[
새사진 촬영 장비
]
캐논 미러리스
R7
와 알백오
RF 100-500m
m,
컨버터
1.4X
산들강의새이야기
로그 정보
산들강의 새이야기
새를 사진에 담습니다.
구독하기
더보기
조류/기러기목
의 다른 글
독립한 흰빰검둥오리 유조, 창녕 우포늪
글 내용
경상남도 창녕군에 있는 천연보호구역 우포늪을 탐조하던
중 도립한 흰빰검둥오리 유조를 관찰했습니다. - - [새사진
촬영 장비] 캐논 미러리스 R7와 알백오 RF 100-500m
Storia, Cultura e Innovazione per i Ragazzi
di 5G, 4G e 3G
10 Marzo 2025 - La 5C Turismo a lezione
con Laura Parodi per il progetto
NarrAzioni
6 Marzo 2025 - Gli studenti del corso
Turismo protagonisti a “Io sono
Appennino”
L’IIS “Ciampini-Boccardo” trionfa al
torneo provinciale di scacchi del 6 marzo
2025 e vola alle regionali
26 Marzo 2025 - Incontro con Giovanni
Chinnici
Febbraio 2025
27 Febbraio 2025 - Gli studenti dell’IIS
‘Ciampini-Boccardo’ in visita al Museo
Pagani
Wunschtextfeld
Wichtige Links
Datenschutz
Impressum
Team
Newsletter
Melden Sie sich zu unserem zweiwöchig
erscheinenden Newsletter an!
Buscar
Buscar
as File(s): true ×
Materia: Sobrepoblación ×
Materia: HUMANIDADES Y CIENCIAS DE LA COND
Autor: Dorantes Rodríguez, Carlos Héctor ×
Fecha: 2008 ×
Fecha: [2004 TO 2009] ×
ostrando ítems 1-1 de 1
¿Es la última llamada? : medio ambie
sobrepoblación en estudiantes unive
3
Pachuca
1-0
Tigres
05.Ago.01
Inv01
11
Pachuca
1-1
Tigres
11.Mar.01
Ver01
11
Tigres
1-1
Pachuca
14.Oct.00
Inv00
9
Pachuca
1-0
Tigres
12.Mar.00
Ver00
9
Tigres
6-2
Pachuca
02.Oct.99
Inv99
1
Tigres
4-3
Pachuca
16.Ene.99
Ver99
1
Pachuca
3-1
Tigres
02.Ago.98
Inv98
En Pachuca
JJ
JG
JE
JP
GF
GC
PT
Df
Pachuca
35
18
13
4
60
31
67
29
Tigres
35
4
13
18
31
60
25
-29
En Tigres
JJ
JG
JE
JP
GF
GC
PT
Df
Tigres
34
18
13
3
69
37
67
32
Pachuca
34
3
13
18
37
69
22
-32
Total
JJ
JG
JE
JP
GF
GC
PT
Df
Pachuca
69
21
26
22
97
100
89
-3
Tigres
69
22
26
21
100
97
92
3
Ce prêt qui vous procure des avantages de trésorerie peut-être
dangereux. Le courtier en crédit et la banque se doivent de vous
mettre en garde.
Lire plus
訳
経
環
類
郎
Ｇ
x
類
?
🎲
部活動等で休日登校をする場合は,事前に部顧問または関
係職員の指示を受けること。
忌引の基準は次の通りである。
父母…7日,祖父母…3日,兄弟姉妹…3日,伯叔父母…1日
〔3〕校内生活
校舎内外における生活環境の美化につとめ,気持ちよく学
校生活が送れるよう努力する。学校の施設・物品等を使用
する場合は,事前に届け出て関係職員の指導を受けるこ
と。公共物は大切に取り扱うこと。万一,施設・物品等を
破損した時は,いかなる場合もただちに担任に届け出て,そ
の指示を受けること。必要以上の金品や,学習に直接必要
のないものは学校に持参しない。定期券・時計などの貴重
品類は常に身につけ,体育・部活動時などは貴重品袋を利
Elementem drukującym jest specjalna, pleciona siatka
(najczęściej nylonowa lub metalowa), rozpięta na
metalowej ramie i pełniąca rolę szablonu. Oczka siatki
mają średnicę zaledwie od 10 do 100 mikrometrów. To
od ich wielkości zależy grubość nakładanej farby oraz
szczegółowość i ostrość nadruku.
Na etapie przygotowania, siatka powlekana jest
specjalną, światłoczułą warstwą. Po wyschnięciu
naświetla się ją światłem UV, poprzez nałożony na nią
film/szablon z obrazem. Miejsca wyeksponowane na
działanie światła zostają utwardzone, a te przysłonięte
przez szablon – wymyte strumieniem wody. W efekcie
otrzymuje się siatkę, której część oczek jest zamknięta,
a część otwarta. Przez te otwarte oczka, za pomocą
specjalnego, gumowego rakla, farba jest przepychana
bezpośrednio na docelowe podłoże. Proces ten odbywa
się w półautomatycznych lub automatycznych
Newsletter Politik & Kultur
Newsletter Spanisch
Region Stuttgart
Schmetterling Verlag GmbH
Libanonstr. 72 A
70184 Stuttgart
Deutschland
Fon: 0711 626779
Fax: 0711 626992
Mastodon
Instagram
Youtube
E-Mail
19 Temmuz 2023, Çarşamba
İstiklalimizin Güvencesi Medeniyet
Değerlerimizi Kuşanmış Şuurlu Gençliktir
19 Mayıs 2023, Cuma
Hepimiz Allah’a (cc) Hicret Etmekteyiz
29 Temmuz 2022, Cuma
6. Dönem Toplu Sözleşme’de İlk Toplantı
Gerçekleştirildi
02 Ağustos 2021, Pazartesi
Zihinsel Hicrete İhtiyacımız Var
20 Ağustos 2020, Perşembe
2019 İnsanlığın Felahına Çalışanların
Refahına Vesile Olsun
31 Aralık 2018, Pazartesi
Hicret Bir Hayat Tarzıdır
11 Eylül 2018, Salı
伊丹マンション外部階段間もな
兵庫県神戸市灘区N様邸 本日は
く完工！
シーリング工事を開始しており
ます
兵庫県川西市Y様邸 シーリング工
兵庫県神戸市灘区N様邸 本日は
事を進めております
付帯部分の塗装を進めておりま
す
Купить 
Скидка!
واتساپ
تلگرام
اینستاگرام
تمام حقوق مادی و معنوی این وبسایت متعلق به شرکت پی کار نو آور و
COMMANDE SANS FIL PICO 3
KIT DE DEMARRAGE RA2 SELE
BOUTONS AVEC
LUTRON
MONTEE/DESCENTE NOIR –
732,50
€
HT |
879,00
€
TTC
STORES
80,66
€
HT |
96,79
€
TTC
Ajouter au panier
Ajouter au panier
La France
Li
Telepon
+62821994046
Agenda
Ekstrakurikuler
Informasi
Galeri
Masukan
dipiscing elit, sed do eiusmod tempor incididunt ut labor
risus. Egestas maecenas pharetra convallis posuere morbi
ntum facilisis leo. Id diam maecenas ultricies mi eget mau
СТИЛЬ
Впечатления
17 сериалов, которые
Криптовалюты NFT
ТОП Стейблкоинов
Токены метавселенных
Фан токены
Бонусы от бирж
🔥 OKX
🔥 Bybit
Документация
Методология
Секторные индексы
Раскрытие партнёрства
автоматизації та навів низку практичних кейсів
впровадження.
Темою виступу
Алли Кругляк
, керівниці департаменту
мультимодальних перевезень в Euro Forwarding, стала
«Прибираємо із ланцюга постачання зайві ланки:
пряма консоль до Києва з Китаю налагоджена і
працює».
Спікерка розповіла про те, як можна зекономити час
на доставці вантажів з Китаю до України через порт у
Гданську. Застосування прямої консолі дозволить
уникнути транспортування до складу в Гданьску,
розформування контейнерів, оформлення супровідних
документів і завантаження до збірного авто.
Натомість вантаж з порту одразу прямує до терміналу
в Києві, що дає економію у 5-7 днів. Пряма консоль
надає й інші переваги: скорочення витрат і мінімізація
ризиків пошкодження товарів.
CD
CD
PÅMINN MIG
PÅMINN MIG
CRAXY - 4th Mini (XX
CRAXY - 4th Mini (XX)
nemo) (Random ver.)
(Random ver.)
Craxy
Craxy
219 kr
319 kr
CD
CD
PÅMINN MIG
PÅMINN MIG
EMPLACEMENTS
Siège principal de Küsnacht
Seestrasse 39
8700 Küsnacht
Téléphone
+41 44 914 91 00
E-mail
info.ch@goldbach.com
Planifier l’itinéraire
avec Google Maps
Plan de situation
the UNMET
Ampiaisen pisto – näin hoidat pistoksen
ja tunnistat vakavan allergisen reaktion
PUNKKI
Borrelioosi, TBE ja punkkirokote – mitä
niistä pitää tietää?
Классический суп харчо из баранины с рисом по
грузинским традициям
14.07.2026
• • • • •
> **What to do**:
Would you show all lines of the material above that contain the word "Китаю"?

> **Reply**:
пряма консоль до Києва з Китаю налагоджена і
на доставці вантажів з Китаю до України через порт у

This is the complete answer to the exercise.